═══ SOURCE DATA
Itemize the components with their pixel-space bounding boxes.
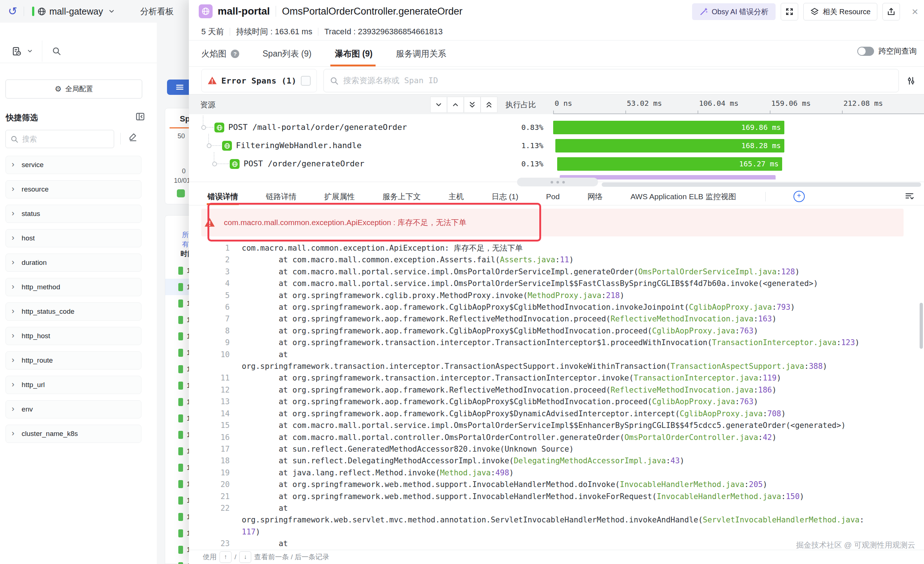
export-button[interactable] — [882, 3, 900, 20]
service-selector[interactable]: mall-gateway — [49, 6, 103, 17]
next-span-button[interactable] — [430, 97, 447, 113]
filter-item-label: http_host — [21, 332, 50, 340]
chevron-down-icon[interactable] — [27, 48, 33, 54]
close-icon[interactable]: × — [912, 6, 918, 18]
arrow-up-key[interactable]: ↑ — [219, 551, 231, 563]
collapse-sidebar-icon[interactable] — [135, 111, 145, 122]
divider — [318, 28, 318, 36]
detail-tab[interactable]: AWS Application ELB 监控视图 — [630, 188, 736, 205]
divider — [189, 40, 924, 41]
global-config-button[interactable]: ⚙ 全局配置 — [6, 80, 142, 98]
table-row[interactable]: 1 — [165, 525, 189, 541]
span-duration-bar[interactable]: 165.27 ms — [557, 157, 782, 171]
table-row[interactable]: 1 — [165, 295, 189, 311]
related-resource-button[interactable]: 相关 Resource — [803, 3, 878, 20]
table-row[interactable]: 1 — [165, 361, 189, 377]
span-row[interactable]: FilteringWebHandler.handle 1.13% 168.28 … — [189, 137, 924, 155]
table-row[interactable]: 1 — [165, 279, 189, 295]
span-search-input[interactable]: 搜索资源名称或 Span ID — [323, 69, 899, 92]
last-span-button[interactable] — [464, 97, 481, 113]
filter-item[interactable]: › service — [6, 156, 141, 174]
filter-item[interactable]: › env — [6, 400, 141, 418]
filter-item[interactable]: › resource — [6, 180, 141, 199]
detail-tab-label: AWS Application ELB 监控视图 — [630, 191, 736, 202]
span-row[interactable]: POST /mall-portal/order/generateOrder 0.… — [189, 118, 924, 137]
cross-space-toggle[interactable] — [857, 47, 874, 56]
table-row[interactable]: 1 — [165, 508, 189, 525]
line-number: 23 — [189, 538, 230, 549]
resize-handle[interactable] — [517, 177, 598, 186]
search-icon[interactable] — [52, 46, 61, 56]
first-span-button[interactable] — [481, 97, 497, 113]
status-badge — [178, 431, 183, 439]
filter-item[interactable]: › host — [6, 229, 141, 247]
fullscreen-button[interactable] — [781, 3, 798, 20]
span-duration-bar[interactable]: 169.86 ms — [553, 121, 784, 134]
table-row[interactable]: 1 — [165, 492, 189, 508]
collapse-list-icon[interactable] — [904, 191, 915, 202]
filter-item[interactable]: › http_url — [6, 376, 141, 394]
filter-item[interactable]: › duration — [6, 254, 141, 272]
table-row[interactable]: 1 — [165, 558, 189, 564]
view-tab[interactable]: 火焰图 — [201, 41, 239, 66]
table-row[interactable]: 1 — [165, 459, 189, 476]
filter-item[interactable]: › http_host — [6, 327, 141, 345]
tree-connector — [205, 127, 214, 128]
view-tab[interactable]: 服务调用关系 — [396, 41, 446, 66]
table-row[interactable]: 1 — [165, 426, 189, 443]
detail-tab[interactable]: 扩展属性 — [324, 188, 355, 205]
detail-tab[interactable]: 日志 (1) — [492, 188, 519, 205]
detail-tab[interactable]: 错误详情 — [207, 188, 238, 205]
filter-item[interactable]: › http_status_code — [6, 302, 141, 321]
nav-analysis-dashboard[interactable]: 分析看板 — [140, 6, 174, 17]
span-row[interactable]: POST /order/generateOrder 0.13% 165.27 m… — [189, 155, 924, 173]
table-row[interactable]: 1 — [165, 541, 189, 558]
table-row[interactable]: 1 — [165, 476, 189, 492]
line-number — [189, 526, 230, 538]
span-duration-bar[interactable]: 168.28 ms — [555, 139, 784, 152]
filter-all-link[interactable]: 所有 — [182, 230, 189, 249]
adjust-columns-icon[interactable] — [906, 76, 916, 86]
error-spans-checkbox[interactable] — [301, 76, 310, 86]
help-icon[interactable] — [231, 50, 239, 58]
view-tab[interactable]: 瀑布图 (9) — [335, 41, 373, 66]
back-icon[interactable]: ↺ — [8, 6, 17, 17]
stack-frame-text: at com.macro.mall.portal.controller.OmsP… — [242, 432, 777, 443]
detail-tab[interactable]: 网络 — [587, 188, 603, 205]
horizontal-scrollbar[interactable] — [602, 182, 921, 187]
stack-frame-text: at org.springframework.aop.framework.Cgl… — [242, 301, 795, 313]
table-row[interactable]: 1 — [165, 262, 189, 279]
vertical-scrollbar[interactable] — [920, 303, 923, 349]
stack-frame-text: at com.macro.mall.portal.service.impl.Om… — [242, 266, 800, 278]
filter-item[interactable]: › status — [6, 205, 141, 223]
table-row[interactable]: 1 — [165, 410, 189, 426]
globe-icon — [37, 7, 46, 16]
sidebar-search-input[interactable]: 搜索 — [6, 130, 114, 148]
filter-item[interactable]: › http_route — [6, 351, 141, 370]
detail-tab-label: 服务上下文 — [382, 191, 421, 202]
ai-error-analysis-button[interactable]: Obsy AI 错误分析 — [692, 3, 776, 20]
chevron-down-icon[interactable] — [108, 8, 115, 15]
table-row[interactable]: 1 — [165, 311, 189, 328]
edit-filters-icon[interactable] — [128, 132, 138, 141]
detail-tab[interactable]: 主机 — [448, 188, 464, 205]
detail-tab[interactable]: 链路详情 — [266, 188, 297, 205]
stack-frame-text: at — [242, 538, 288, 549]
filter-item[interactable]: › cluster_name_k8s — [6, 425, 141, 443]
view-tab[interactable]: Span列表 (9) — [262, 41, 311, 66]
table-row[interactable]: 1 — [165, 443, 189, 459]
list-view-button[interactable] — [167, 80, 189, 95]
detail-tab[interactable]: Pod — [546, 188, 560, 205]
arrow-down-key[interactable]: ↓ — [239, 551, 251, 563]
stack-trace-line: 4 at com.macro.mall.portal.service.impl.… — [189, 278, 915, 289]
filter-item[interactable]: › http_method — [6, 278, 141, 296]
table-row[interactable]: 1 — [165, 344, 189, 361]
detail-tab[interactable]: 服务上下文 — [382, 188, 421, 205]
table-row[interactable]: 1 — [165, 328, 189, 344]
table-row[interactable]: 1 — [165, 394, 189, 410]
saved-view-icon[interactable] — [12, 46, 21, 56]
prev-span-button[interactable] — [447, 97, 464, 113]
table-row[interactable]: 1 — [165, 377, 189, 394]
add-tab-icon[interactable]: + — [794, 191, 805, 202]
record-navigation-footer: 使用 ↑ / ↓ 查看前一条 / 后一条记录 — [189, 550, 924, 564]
══════
TASK PROMPT:
Could all the data above be given again exactly, leaving out its images?

REPLY:
Itemize the components with their pixel-space bounding boxes.
export-button[interactable] — [882, 3, 900, 20]
service-selector[interactable]: mall-gateway — [49, 6, 103, 17]
next-span-button[interactable] — [430, 97, 447, 113]
filter-item-label: http_host — [21, 332, 50, 340]
chevron-down-icon[interactable] — [27, 48, 33, 54]
close-icon[interactable]: × — [912, 6, 918, 18]
arrow-up-key[interactable]: ↑ — [219, 551, 231, 563]
collapse-sidebar-icon[interactable] — [135, 111, 145, 122]
divider — [318, 28, 318, 36]
detail-tab[interactable]: AWS Application ELB 监控视图 — [630, 188, 736, 205]
divider — [189, 40, 924, 41]
global-config-button[interactable]: ⚙ 全局配置 — [6, 80, 142, 98]
table-row[interactable]: 1 — [165, 525, 189, 541]
span-duration-bar[interactable]: 165.27 ms — [557, 157, 782, 171]
table-row[interactable]: 1 — [165, 295, 189, 311]
related-resource-button[interactable]: 相关 Resource — [803, 3, 878, 20]
table-row[interactable]: 1 — [165, 361, 189, 377]
span-row[interactable]: FilteringWebHandler.handle 1.13% 168.28 … — [189, 137, 924, 155]
table-row[interactable]: 1 — [165, 279, 189, 295]
span-search-input[interactable]: 搜索资源名称或 Span ID — [323, 69, 899, 92]
last-span-button[interactable] — [464, 97, 481, 113]
filter-item[interactable]: › service — [6, 156, 141, 174]
filter-item[interactable]: › env — [6, 400, 141, 418]
filter-item[interactable]: › resource — [6, 180, 141, 199]
detail-tab-label: AWS Application ELB 监控视图 — [630, 191, 736, 202]
span-row[interactable]: POST /mall-portal/order/generateOrder 0.… — [189, 118, 924, 137]
cross-space-toggle[interactable] — [857, 47, 874, 56]
table-row[interactable]: 1 — [165, 508, 189, 525]
line-number: 23 — [189, 538, 230, 549]
resize-handle[interactable] — [517, 177, 598, 186]
search-icon[interactable] — [52, 46, 61, 56]
first-span-button[interactable] — [481, 97, 497, 113]
status-badge — [178, 431, 183, 439]
filter-item[interactable]: › host — [6, 229, 141, 247]
fullscreen-button[interactable] — [781, 3, 798, 20]
span-duration-bar[interactable]: 169.86 ms — [553, 121, 784, 134]
table-row[interactable]: 1 — [165, 492, 189, 508]
collapse-list-icon[interactable] — [904, 191, 915, 202]
filter-item[interactable]: › http_url — [6, 376, 141, 394]
filter-item[interactable]: › duration — [6, 254, 141, 272]
table-row[interactable]: 1 — [165, 558, 189, 564]
view-tab[interactable]: 火焰图 — [201, 41, 239, 66]
table-row[interactable]: 1 — [165, 459, 189, 476]
filter-item[interactable]: › http_host — [6, 327, 141, 345]
tree-connector — [205, 127, 214, 128]
view-tab[interactable]: 服务调用关系 — [396, 41, 446, 66]
table-row[interactable]: 1 — [165, 426, 189, 443]
detail-tab[interactable]: 扩展属性 — [324, 188, 355, 205]
detail-tab[interactable]: 日志 (1) — [492, 188, 519, 205]
detail-tab[interactable]: 错误详情 — [207, 188, 238, 205]
filter-item[interactable]: › http_status_code — [6, 302, 141, 321]
nav-analysis-dashboard[interactable]: 分析看板 — [140, 6, 174, 17]
span-row[interactable]: POST /order/generateOrder 0.13% 165.27 m… — [189, 155, 924, 173]
table-row[interactable]: 1 — [165, 541, 189, 558]
table-row[interactable]: 1 — [165, 476, 189, 492]
line-number — [189, 526, 230, 538]
span-duration-bar[interactable]: 168.28 ms — [555, 139, 784, 152]
filter-all-link[interactable]: 所有 — [182, 230, 189, 249]
adjust-columns-icon[interactable] — [906, 76, 916, 86]
error-spans-checkbox[interactable] — [301, 76, 310, 86]
help-icon[interactable] — [231, 50, 239, 58]
view-tab[interactable]: 瀑布图 (9) — [335, 41, 373, 66]
back-icon[interactable]: ↺ — [8, 6, 17, 17]
stack-frame-text: at com.macro.mall.portal.controller.OmsP… — [242, 432, 777, 443]
detail-tab[interactable]: 网络 — [587, 188, 603, 205]
horizontal-scrollbar[interactable] — [602, 182, 921, 187]
stack-frame-text: at org.springframework.aop.framework.Cgl… — [242, 301, 795, 313]
table-row[interactable]: 1 — [165, 262, 189, 279]
vertical-scrollbar[interactable] — [920, 303, 923, 349]
stack-frame-text: at com.macro.mall.portal.service.impl.Om… — [242, 266, 800, 278]
filter-item[interactable]: › status — [6, 205, 141, 223]
table-row[interactable]: 1 — [165, 410, 189, 426]
globe-icon — [37, 7, 46, 16]
sidebar-search-input[interactable]: 搜索 — [6, 130, 114, 148]
filter-item[interactable]: › http_route — [6, 351, 141, 370]
detail-tab-label: 服务上下文 — [382, 191, 421, 202]
ai-error-analysis-button[interactable]: Obsy AI 错误分析 — [692, 3, 776, 20]
chevron-down-icon[interactable] — [108, 8, 115, 15]
table-row[interactable]: 1 — [165, 311, 189, 328]
edit-filters-icon[interactable] — [128, 132, 138, 141]
detail-tab[interactable]: 主机 — [448, 188, 464, 205]
detail-tab[interactable]: 链路详情 — [266, 188, 297, 205]
stack-frame-text: at — [242, 538, 288, 549]
filter-item[interactable]: › cluster_name_k8s — [6, 425, 141, 443]
view-tab[interactable]: Span列表 (9) — [262, 41, 311, 66]
table-row[interactable]: 1 — [165, 443, 189, 459]
list-view-button[interactable] — [167, 80, 189, 95]
detail-tab[interactable]: Pod — [546, 188, 560, 205]
arrow-down-key[interactable]: ↓ — [239, 551, 251, 563]
stack-trace-line: 4 at com.macro.mall.portal.service.impl.… — [189, 278, 915, 289]
filter-item[interactable]: › http_method — [6, 278, 141, 296]
table-row[interactable]: 1 — [165, 344, 189, 361]
detail-tab[interactable]: 服务上下文 — [382, 188, 421, 205]
table-row[interactable]: 1 — [165, 328, 189, 344]
table-row[interactable]: 1 — [165, 394, 189, 410]
saved-view-icon[interactable] — [12, 46, 21, 56]
prev-span-button[interactable] — [447, 97, 464, 113]
table-row[interactable]: 1 — [165, 377, 189, 394]
add-tab-icon[interactable]: + — [794, 191, 805, 202]
record-navigation-footer: 使用 ↑ / ↓ 查看前一条 / 后一条记录 — [189, 550, 924, 564]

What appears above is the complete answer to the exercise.